MCP + Context: engineering for the context

MCP + Context: engineering for the context – hard lessons learned

Intro

I have built my own orchestration framework because most of what I’ve seen was too complex or tried to lock you into creating workflows a certain way. I wanted something very simple and yet maximally flexible. I’m not going into details here on the framework — that’s another blog post — but I will in some cases explain why I could do what I did thanks to the flexibility of the framework, which is a dynamic DAG, can do call-backs, and uses functions and MCP servers.

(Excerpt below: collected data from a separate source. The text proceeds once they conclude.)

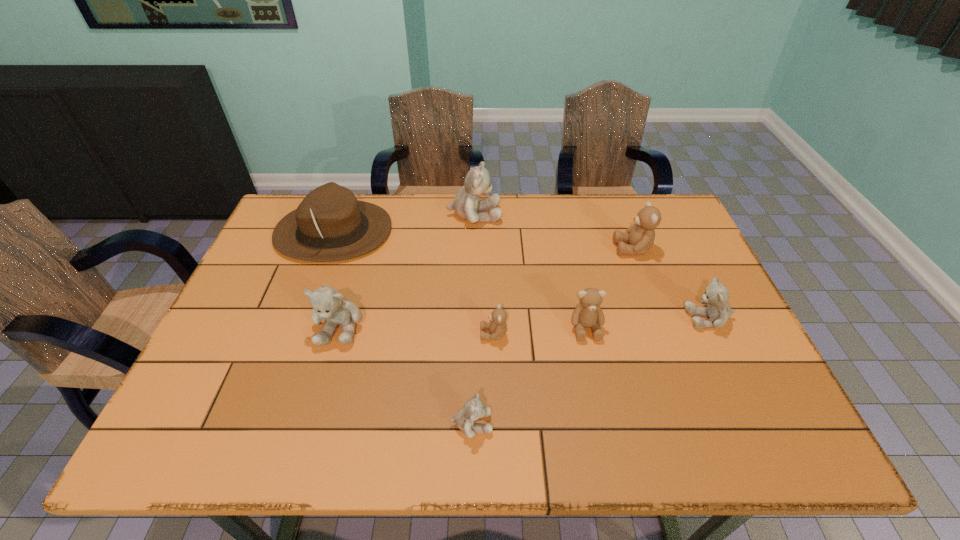 You are a GUI agent. You are given a task and a screenshot of the screen. Output one action in this format:
    pyautogui.click(x=<x>, y=<y>)
    Task: Click on the free space located 0.160m on the front-facing side of the third teddy bear from right to left
    The width and height of the screenshot is (960, 540).
    Given the screenshot: What is the action you would take?
    pyautogui.click(x=602, y=401)

You are a GUI agent. You are given a task and a screenshot of the screen. Output one action in this format:
    pyautogui.click(x=<x>, y=<y>)
    Task: Click on the vacant point located on the face of the rightmost gray teddy bear
    
    Given the screenshot: What is the action you would take?
    click(x=573, y=319)

This screenshot has width=960, height=540. I want to click on free space located 0.120m on the face of the rightmost gray teddy bear, so click(639, 319).

You are a GUI agent. You are given a task and a screenshot of the screen. Output one action in this format:
    pyautogui.click(x=<x>, y=<y>)
    Task: Click on the vacant region located 0.330m on the face of the rightmost gray teddy bear
    The width and height of the screenshot is (960, 540).
    Given the screenshot: What is the action you would take?
    pyautogui.click(x=558, y=319)

Find the location of a particular element. The width and height of the screenshot is (960, 540). vacant space located 0.120m on the front-facing side of the smallest brown teddy bear is located at coordinates (432, 334).

Locate an element on the screen. vacant space situated 0.240m on the front-facing side of the smallest brown teddy bear is located at coordinates (385, 334).

Identify the location of free spot located on the front-facing side of the smallest brown teddy bear. This screenshot has height=540, width=960. (417, 334).

Locate an element on the screen. vacant space situated 0.160m on the face of the nearest teddy bear is located at coordinates (567, 424).

Locate an element on the screen. fedora at the far edge is located at coordinates (330, 224).

Where is `object located at the near edge`? The height and width of the screenshot is (540, 960). object located at the near edge is located at coordinates (473, 409). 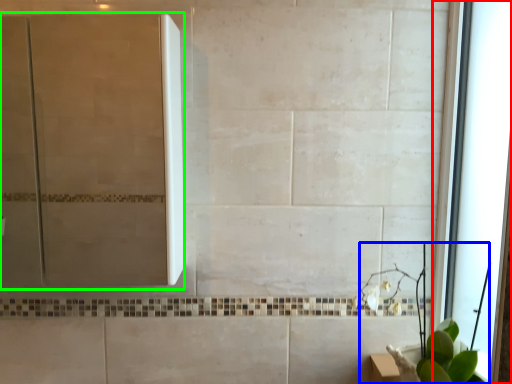 Question: Which object is the farthest from window (highlighted by a red box)? Choose among these: plant (highlighted by a blue box) or screen door (highlighted by a green box).

Choices:
 (A) plant
 (B) screen door

Answer: (B) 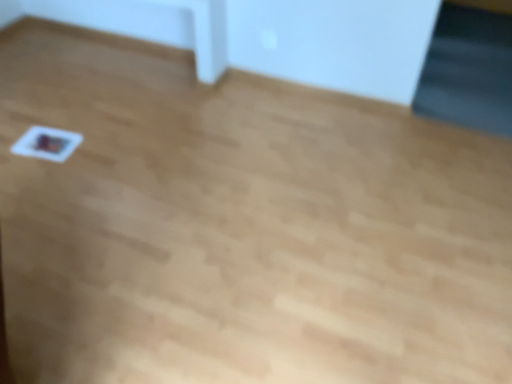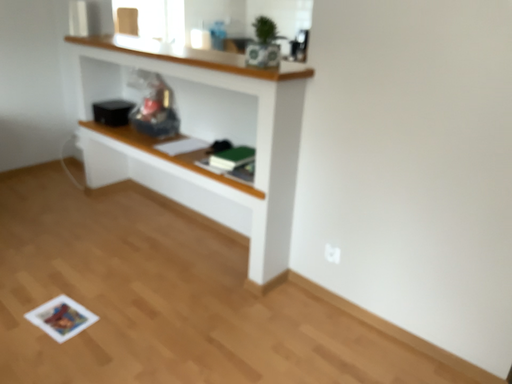 Question: Which way did the camera rotate in the video?

Choices:
 (A) rotated upward
 (B) rotated downward

Answer: (A) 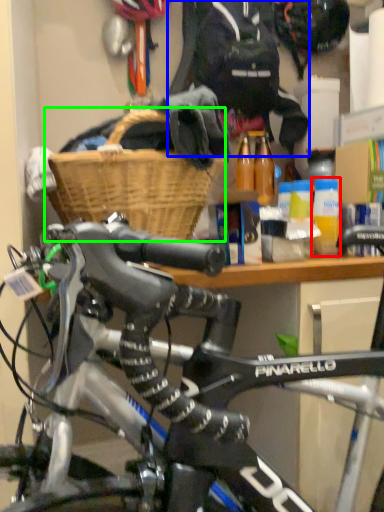 Question: Estimate the real-world distances between objects in this image. Which object is closer to bottle (highlighted by a red box), clothing (highlighted by a blue box) or basket (highlighted by a green box)?

Choices:
 (A) clothing
 (B) basket

Answer: (B) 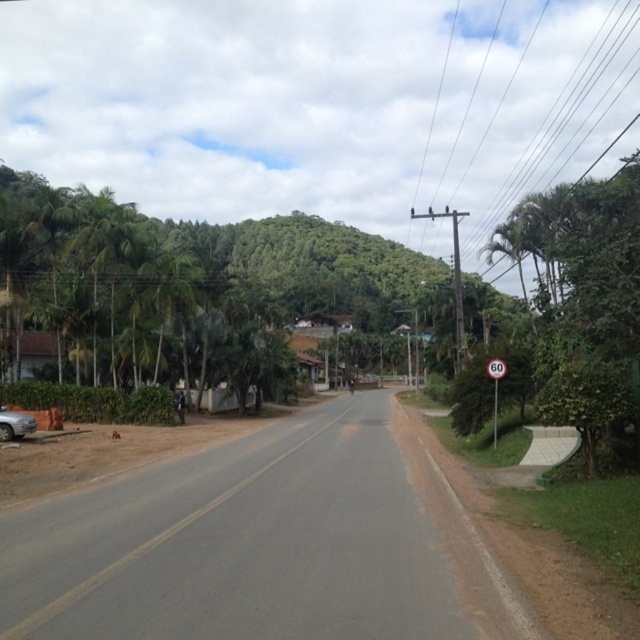 Question: In this image, where is silver metallic car at lower left located relative to white plastic speed limit sign at right?

Choices:
 (A) left
 (B) right

Answer: (A)

Question: Which of the following is the closest to the observer?

Choices:
 (A) (269, 372)
 (B) (26, 432)
 (C) (499, 380)

Answer: (C)

Question: Observing the image, what is the correct spatial positioning of silver metallic car at lower left in reference to white plastic speed limit sign at right?

Choices:
 (A) below
 (B) above

Answer: (A)

Question: Which of the following is the farthest from the observer?

Choices:
 (A) (170, 260)
 (B) (493, 388)

Answer: (A)

Question: Which is nearer to the green leafy trees at left?

Choices:
 (A) white plastic speed limit sign at right
 (B) silver metallic car at lower left

Answer: (B)

Question: In this image, where is green leafy trees at left located relative to white plastic speed limit sign at right?

Choices:
 (A) left
 (B) right

Answer: (A) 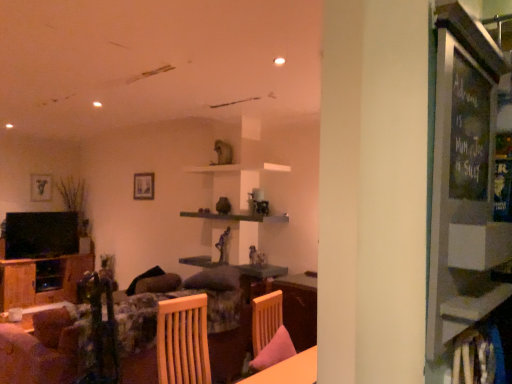 Question: Does wooden shelf at center have a greater width compared to matte black picture frame at upper left, marked as the second picture frame in a right-to-left arrangement?

Choices:
 (A) no
 (B) yes

Answer: (B)

Question: From a real-world perspective, is wooden shelf at center over matte black picture frame at upper left, placed as the first picture frame when sorted from back to front?

Choices:
 (A) no
 (B) yes

Answer: (A)

Question: Is wooden shelf at center taller than matte black picture frame at upper left, the 1th picture frame when ordered from left to right?

Choices:
 (A) yes
 (B) no

Answer: (B)

Question: Does wooden shelf at center appear on the left side of matte black picture frame at upper left, marked as the second picture frame in a right-to-left arrangement?

Choices:
 (A) yes
 (B) no

Answer: (B)

Question: Is wooden shelf at center smaller than matte black picture frame at upper left, placed as the first picture frame when sorted from back to front?

Choices:
 (A) no
 (B) yes

Answer: (A)

Question: Visually, is wooden table at lower center positioned to the left or to the right of matte black picture frame at upper left, marked as the second picture frame in a right-to-left arrangement?

Choices:
 (A) left
 (B) right

Answer: (B)

Question: Based on their sizes in the image, would you say wooden table at lower center is bigger or smaller than matte black picture frame at upper left, the 1th picture frame when ordered from left to right?

Choices:
 (A) big
 (B) small

Answer: (A)

Question: Is wooden table at lower center spatially inside matte black picture frame at upper left, the 1th picture frame when ordered from left to right, or outside of it?

Choices:
 (A) outside
 (B) inside

Answer: (A)

Question: Considering the positions of wooden table at lower center and matte black picture frame at upper left, the 1th picture frame when ordered from left to right, in the image, is wooden table at lower center wider or thinner than matte black picture frame at upper left, the 1th picture frame when ordered from left to right,?

Choices:
 (A) thin
 (B) wide

Answer: (B)

Question: Would you say wooden cabinet at left is inside or outside matte black picture frame at upper left, the 1th picture frame when ordered from left to right?

Choices:
 (A) outside
 (B) inside

Answer: (A)

Question: Looking at their shapes, would you say wooden cabinet at left is wider or thinner than matte black picture frame at upper left, placed as the first picture frame when sorted from back to front?

Choices:
 (A) wide
 (B) thin

Answer: (A)

Question: Relative to matte black picture frame at upper left, marked as the second picture frame in a right-to-left arrangement, is wooden cabinet at left in front or behind?

Choices:
 (A) behind
 (B) front

Answer: (B)

Question: Based on their sizes in the image, would you say wooden cabinet at left is bigger or smaller than matte black picture frame at upper left, which appears as the second picture frame when viewed from the front?

Choices:
 (A) big
 (B) small

Answer: (A)

Question: From a real-world perspective, relative to wooden shelf at center, is matte black picture frame at upper left, placed as the first picture frame when sorted from back to front, vertically above or below?

Choices:
 (A) below
 (B) above

Answer: (B)

Question: In terms of width, does matte black picture frame at upper left, marked as the second picture frame in a right-to-left arrangement, look wider or thinner when compared to wooden shelf at center?

Choices:
 (A) wide
 (B) thin

Answer: (B) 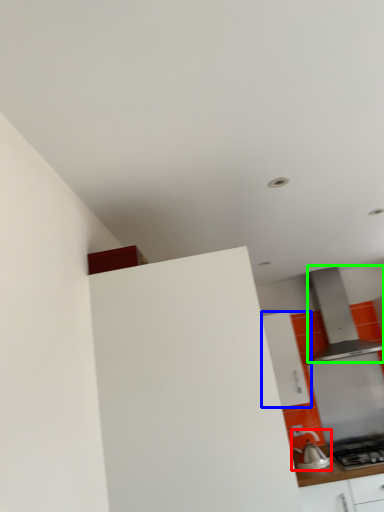 Question: Considering the real-world distances, which object is closest to kitchen appliance (highlighted by a red box)? cabinetry (highlighted by a blue box) or home appliance (highlighted by a green box).

Choices:
 (A) cabinetry
 (B) home appliance

Answer: (A) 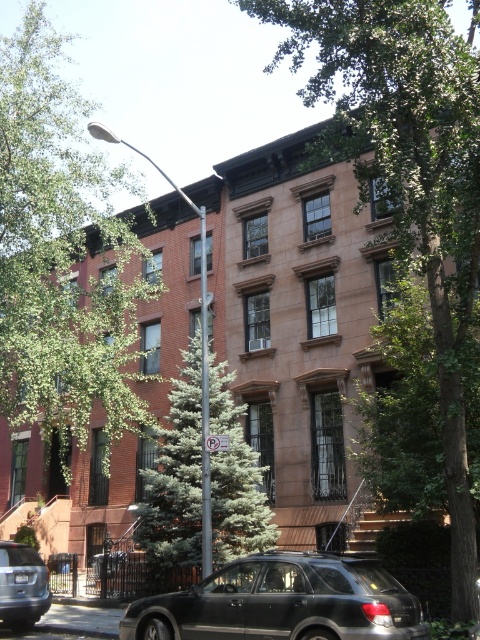 Question: Which point appears farthest from the camera in this image?

Choices:
 (A) (208, 387)
 (B) (338, 138)

Answer: (A)

Question: Is green leafy tree at upper center in front of green leafy tree at upper left?

Choices:
 (A) no
 (B) yes

Answer: (B)

Question: Does green textured evergreen tree at center have a greater width compared to matte silver sedan at lower left?

Choices:
 (A) yes
 (B) no

Answer: (A)

Question: Which point is closer to the camera?

Choices:
 (A) green leafy tree at upper center
 (B) green textured evergreen tree at center
 (C) matte silver sedan at lower left
 (D) green leafy tree at upper left

Answer: (A)

Question: Which of the following is the farthest from the observer?

Choices:
 (A) matte black suv at lower center
 (B) matte silver sedan at lower left
 (C) green leafy tree at upper left

Answer: (C)

Question: Is green leafy tree at upper center smaller than green leafy tree at upper left?

Choices:
 (A) no
 (B) yes

Answer: (B) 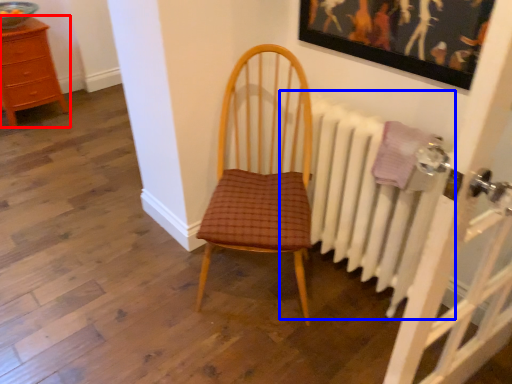 Question: Which object is further to the camera taking this photo, chest of drawers (highlighted by a red box) or radiator (highlighted by a blue box)?

Choices:
 (A) chest of drawers
 (B) radiator

Answer: (A) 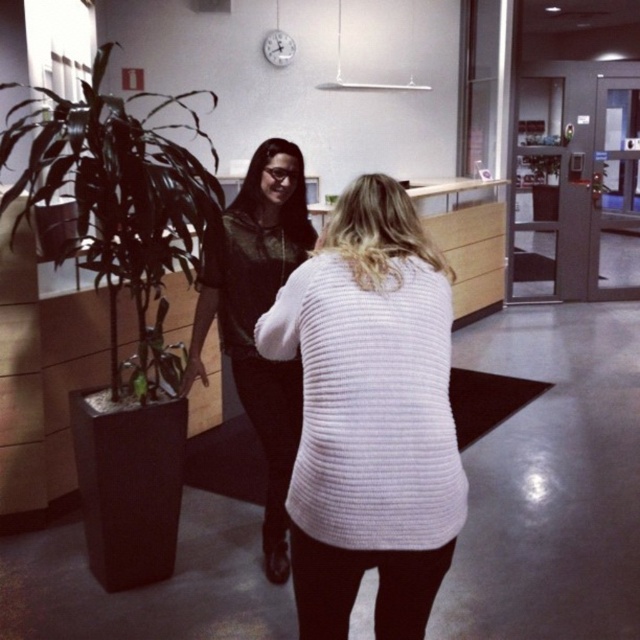 Is white ribbed sweater at center positioned before green leafy plant at center?

Yes.

Is point (433, 541) positioned before point (324, 196)?

That is True.

This screenshot has width=640, height=640. I want to click on white ribbed sweater at center, so click(369, 416).

Can you confirm if green leafy plant at left is bigger than white textured sweater at center?

Indeed, green leafy plant at left has a larger size compared to white textured sweater at center.

Is green leafy plant at left smaller than white textured sweater at center?

Incorrect, green leafy plant at left is not smaller in size than white textured sweater at center.

You are a GUI agent. You are given a task and a screenshot of the screen. Output one action in this format:
    pyautogui.click(x=<x>, y=<y>)
    Task: Click on the green leafy plant at left
    This screenshot has width=640, height=640.
    Given the screenshot: What is the action you would take?
    pyautogui.click(x=120, y=204)

How far apart are green leafy plant at left and green leafy plant at center?

green leafy plant at left is 3.11 meters away from green leafy plant at center.

From the picture: Can you confirm if green leafy plant at left is thinner than green leafy plant at center?

Incorrect, green leafy plant at left's width is not less than green leafy plant at center's.

Find the location of a particular element. This screenshot has height=640, width=640. green leafy plant at left is located at coordinates (120, 204). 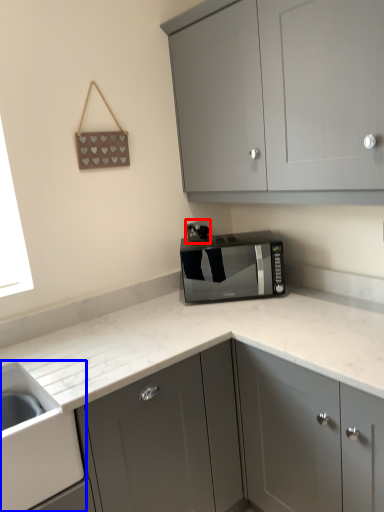 Question: Which point is further to the camera, electric outlet (highlighted by a red box) or sink (highlighted by a blue box)?

Choices:
 (A) electric outlet
 (B) sink

Answer: (A) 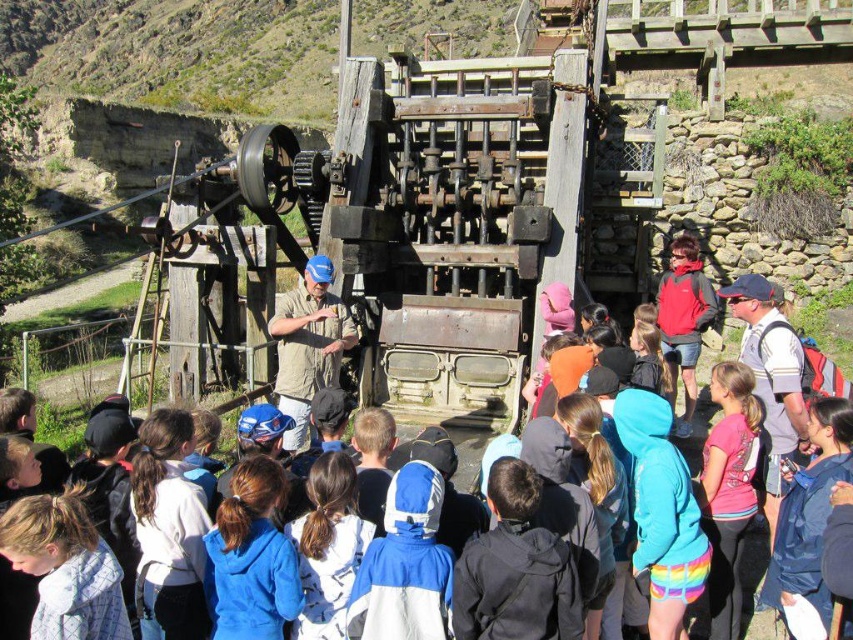 Question: Observing the image, what is the correct spatial positioning of pink fabric shirt at center in reference to white fabric at center?

Choices:
 (A) left
 (B) right

Answer: (B)

Question: Which is farther from the blue fleece jacket at lower center?

Choices:
 (A) white fabric at center
 (B) pink fabric shirt at center

Answer: (B)

Question: Which point is farther from the camera taking this photo?

Choices:
 (A) (277, 572)
 (B) (744, 444)

Answer: (B)

Question: Is blue fleece jacket at lower center closer to the viewer compared to pink fabric shirt at center?

Choices:
 (A) no
 (B) yes

Answer: (B)

Question: Is blue fleece jacket at lower center further to the viewer compared to pink fabric shirt at center?

Choices:
 (A) no
 (B) yes

Answer: (A)

Question: Which of these objects is positioned farthest from the white fabric at center?

Choices:
 (A) blue fleece jacket at lower center
 (B) pink fabric shirt at center

Answer: (B) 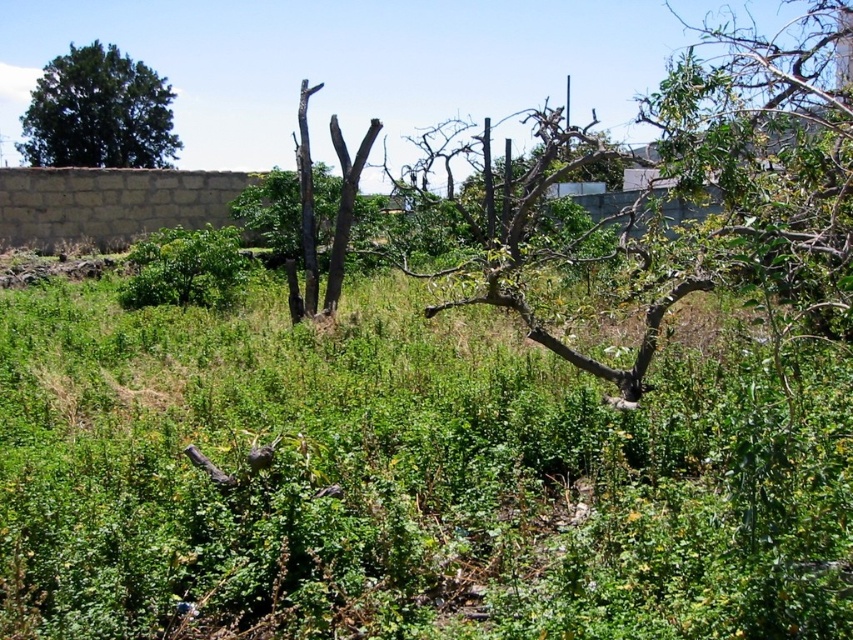 You are standing in the neglected garden scene. You see two points marked in the image. Which point is closer to you, point (x=35, y=132) or point (x=222, y=228)?

Point (x=35, y=132) is further to the camera than point (x=222, y=228), so point (x=222, y=228) is closer to you.

You are planning to plant a new tree in this garden. The dark green leafy tree at upper left and the green leafy bush at center are already present. Which existing plant should you consider for spacing due to its size when deciding where to place the new tree?

The dark green leafy tree at upper left should be considered for spacing due to its larger size compared to the green leafy bush at center. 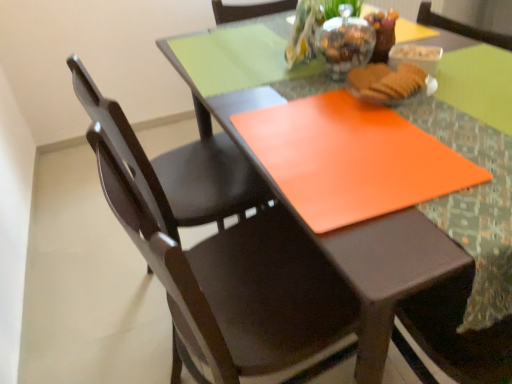 The height and width of the screenshot is (384, 512). In order to click on free space to the left of translucent glass vase at upper center in this screenshot , I will do `click(278, 92)`. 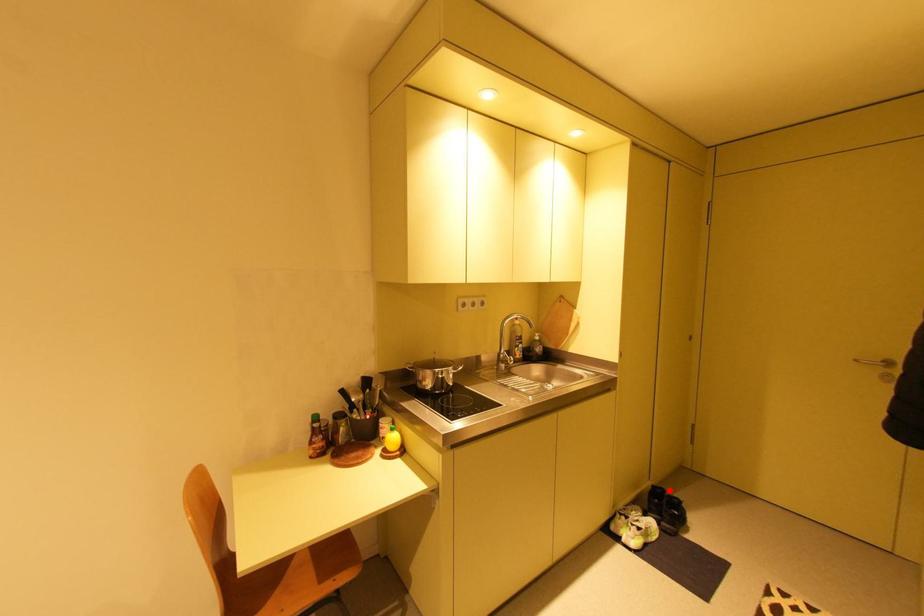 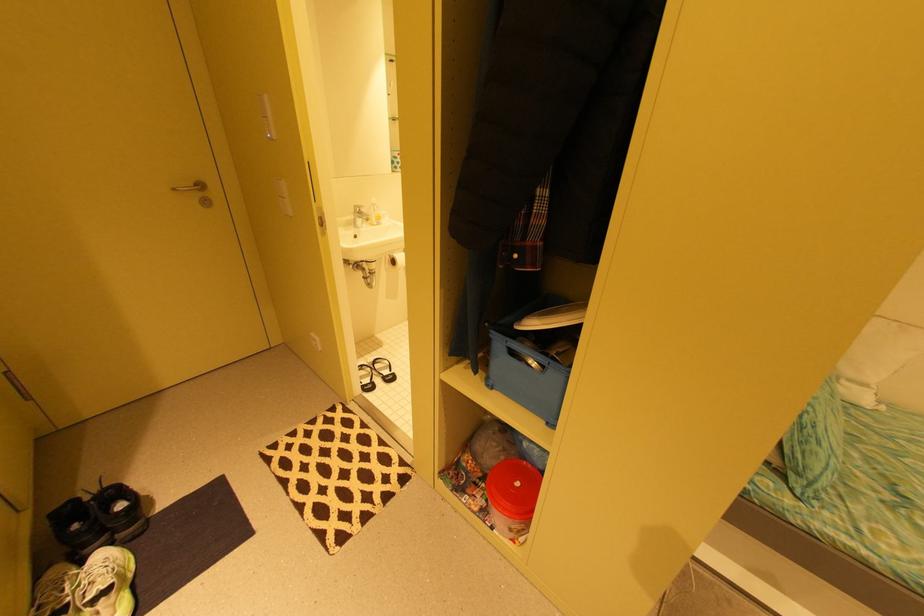 Locate, in the second image, the point that corresponds to the highlighted location in the first image.

(82, 501) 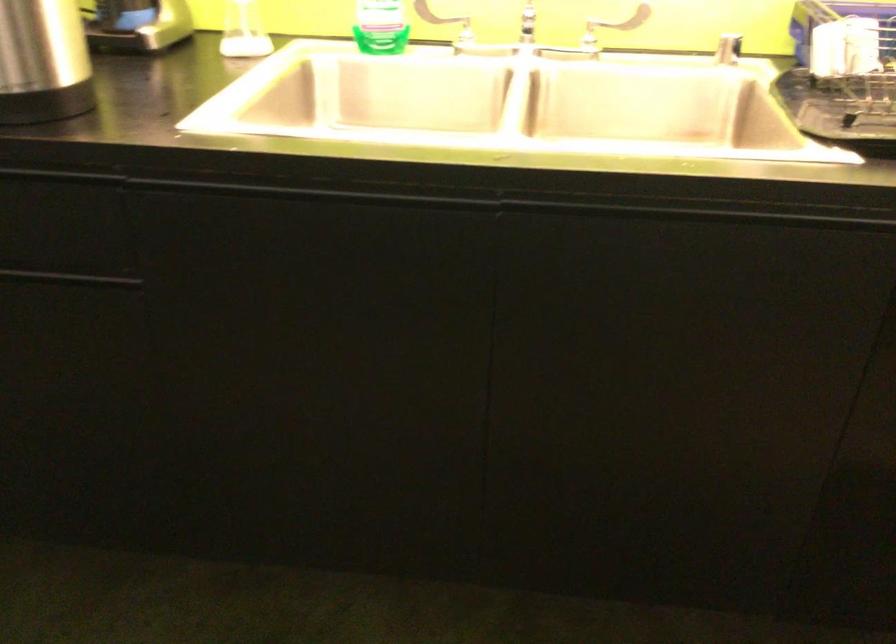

I will also not explain in detail what I’m doing with my current workflow, other than to say I was looking for a way to bypass large language models and instead run it on my own system at home. I succeeded with that — but that’s another blog post. Instead, what I will try to explain in this post is the most important thing after prompt engineering: context engineering, and why it’s so crucial to manage that aspect (especially when you run this at home).

Stage setting

A couple of weeks ago, Anthropic posted this: https://www.anthropic.com/engineering/code-execution-with-mcp (which itself is actually based on an idea by Cloudflare) — in which they make the solid observation that if you overload your context window with MCP functions, you have fewer tokens left for the actual task at hand, and intermittent tool results further decrease the amount of tokens left in the context window. I read it and thought “duh!” — and it made me think, either I’m much smarter than most (unlikely), or people just don’t understand MCP servers and the context window (more likely). I guess the second revelation is the relevant one. But here is the thing: it’s also a form of ideology, because when Anthropic talks about the use of MCP servers, they primarily look at this from the point of view that you are a user chatting with their LLMs, and because they overloaded on the MCP servers, the LLMs can “do anything” (which is of course not true). Then there are the pragmatists like myself, who see the evolution of LLMs and tool calling as an excellent technology to automate pre-defined workflows to the next level. It’s two worlds — but I think my world is the more relevant in our existing setup where we already have pre-defined processes in place. The article is only correct if you don’t have a predefined process.

A rather long introduction to lay down this concept about predefined workflows and how to go about agentic AI. Here are my learnings:

1. MCP servers

MCP servers are great — especially well-engineered MCP servers — because they already understand that in order to get the most out of the context window and the LLM, they have to focus on what to return and limit the information so it’s only relevant to the context. In other words: if your MCP server dumps 10,000 tokens into your request, then you have a problem. I’m using the excellent Playwright MCP server by Microsoft which, for example, doesn’t return HTML; it returns very light YAML. But the other important aspect is what the Anthropic post mentioned earlier highlights: you only have to supply the tools that you know your agent will require. For example, if all you want to do is a database query, you only provide the “select from table” tool and nothing else. I can specify that in my orchestration workflow. But sometimes this is still too large.

2. Tool-call callback

I have looked for ways to reduce the amount of information coming back from a tool call, because in certain situations it’s still too much information or not relevant information. My agent structure allows for call-backs when doing tool-calling. The idea here is that before sending the tool result back to the LLM in the next request, you reduce the tool result’s length.

Two examples:

a) Let’s say you have an agentic flow where you visit various websites and sometimes you visit the same site again because it’s interlinked. In my callback function, I keep an array of websites visited and when I see that a website has already been visited, I return this as the tool-call content: “ALREADY VISITED.” That’s 3–4 tokens instead of sending redundant context.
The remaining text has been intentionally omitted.